**Assigned task:** Each line of the data that includes "wird" must be copied.

**Supplied information:**
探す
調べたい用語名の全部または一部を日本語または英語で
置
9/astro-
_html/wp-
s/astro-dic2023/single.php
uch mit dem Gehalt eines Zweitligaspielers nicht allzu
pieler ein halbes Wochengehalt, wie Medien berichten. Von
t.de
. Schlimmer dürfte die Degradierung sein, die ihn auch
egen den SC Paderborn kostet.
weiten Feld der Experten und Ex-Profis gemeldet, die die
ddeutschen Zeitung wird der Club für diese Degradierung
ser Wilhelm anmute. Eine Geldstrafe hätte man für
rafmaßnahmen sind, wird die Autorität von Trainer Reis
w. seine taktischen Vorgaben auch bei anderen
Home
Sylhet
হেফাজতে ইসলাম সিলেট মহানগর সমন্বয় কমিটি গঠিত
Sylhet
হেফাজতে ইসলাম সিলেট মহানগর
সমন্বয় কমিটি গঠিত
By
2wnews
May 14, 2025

--

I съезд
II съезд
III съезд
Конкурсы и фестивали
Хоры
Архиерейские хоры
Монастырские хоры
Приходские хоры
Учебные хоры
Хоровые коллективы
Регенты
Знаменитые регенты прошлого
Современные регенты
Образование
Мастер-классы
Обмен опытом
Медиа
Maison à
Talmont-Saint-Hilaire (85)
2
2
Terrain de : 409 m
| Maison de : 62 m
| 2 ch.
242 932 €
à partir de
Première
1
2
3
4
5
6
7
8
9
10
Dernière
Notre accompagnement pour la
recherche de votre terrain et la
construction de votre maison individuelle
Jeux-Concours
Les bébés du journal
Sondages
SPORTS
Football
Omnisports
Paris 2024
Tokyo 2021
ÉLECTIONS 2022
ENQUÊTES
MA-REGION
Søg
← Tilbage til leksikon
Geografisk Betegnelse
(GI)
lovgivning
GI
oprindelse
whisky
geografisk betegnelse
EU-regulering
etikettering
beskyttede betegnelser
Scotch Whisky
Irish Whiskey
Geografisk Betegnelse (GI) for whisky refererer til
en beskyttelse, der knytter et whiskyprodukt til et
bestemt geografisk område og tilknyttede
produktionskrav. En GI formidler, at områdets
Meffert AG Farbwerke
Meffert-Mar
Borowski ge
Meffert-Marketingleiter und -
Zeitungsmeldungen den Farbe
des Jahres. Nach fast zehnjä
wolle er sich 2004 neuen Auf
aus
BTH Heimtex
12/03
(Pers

**Answer to the exercise:**
ddeutschen Zeitung wird der Club für diese Degradierung
rafmaßnahmen sind, wird die Autorität von Trainer Reis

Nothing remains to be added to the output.